(NaturalNews) The mainstream media's glamorization of breast cancer, including an announcement last year by actress Angelina Jolie promoting so-called "preventive" double mastectomies, has caused many women to chop off their healthy breasts in vain. A new research paper out of the University of Michigan (UM) has found that most breast cancer patients who opt for preventive double mastectomies don't actually need them and are needlessly mutilating their bodies as a product of fear.
Researchers from UM's Comprehensive Cancer Center made this discovery after surveying 1,447 women who had previously been treated for breast cancer without recurrence of the disease. Roughly 75 percent of the women had expressed fear that their breast cancer would come back someday, prompting about 8 percent of them to undergo a contralateral prophylactic mastectomy, which involves removing the healthy breast along with the one that had the cancer.

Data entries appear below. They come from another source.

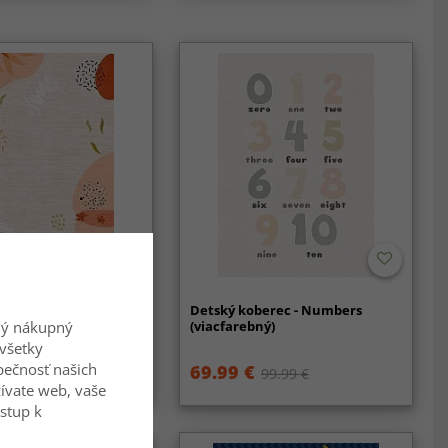
erec - Zora (ružový)
Detský koberec - Numbers
(viacfarebný)
ný nákupný
všetky
zpečnosť našich
69.99 €
99.99 €
99.99 €
ívate web, vaše
ístup k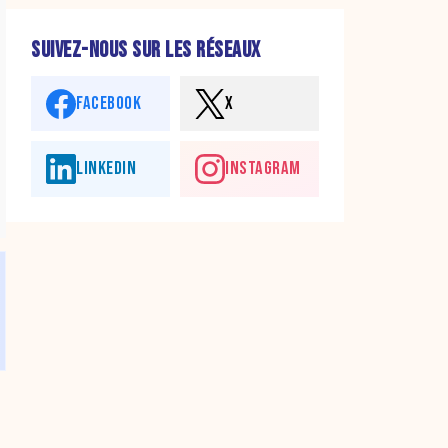
SUIVEZ-NOUS SUR LES RÉSEAUX
FACEBOOK
X
LINKEDIN
INSTAGRAM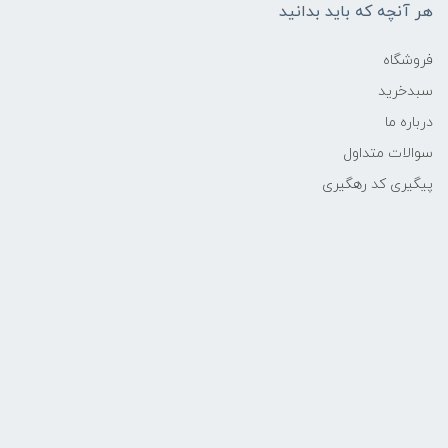
هر آنچه که باید بدانید
فروشگاه
سبدخرید
درباره ما
سوالات متداول
پیگیری کد رهگیری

But according to researchers, only 3 percent of breast cancer patients, at most, will ever develop breast cancer in their healthy breasts. And yet many women have been hoodwinked into thinking that their chances are far higher than this and that they need the procedure to minimize their risk. Most don't, explains the paper, and breast cancer patients would do better to just leave their healthy body parts alone.
"They want to choose the surgical procedure that they think gives them the lowest possibility of recurrence and the greatest chance of surviving their
breast cancer," stated Dr. Tari King, deputy chief and director of research for the breast surgical advice service at Memorial Sloan Kettering Cancer Center in New York, to
CBS News. "But... when we tell them that removing their normal breast won't make them live longer and there is no survival benefit, there's a disconnect."
Even women with 'defective' BRCA genes don't need preventive double mastectomies
But what about those women with the BRCA1 or BRCA2 genes that the media has declared to be defective? These women don't need the procedure either, suggests the paper, as breast cancer cases involving these particular gene mutations only account for 10 percent or less of all diagnosed breast cancers.
Based on these statistics, it would seem as though very few
women would ever agree to have their healthy breasts surgically removed in the name of disease prevention. And yet statistics show that contralateral prophylactic mastectomy procedures are on the rise, having jumped in popularity from 39 out of every 1,000
mastectomies in 1998 to 207 out of every 1,000 mastectomies in 2008, according to a study published in the journal
Plastic and Reconstructive Surgery.
For many women, it is just the idea of safety that prompts them to undergo mastectomies for healthy breasts, not science. According to Dr. King, more women need to know the actual risks involved and carefully consider whether or not to undergo the procedure. Besides failing to protect most women against
cancer, mastectomies can cause other problems such as post-surgical chronic pain, loss of sensation in the breast and skin, and sexual dysfunction.
"Oftentimes women say they still worry about breast cancer even if they've chosen to remove both breasts," explained Dr. King to
CBS News. "It's not always guaranteed that the choice you make to remove both breasts is really going to make you feel as good as you think it might at the time that you're making that decision."